TASK => Every entry below needs to be printed again exactly, with its pictures left out.

WORKING DATA =>
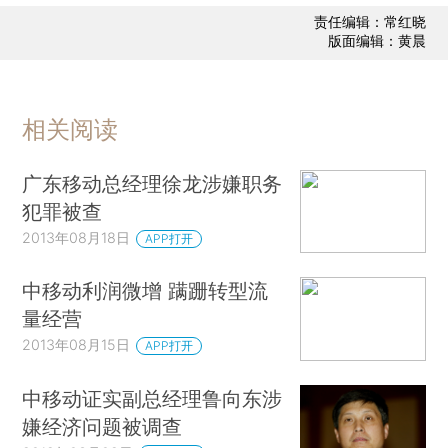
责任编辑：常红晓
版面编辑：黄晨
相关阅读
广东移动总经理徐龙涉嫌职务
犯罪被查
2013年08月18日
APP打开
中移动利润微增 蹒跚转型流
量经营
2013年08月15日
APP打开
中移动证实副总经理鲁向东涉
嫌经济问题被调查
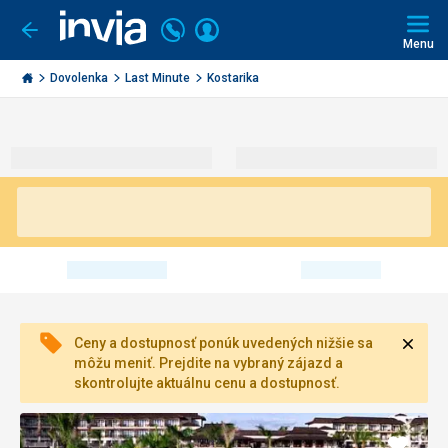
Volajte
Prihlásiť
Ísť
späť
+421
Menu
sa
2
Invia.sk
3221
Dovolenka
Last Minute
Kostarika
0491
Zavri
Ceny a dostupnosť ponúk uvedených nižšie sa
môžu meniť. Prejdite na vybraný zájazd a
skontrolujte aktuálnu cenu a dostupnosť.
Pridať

TASK RESULT =>
责任编辑：常红晓
版面编辑：黄晨
相关阅读
广东移动总经理徐龙涉嫌职务
犯罪被查
2013年08月18日
APP打开
中移动利润微增 蹒跚转型流
量经营
2013年08月15日
APP打开
中移动证实副总经理鲁向东涉
嫌经济问题被调查
Volajte
Prihlásiť
Ísť
späť
+421
Menu
sa
2
Invia.sk
3221
Dovolenka
Last Minute
Kostarika
0491
Zavri
Ceny a dostupnosť ponúk uvedených nižšie sa
môžu meniť. Prejdite na vybraný zájazd a
skontrolujte aktuálnu cenu a dostupnosť.
Pridať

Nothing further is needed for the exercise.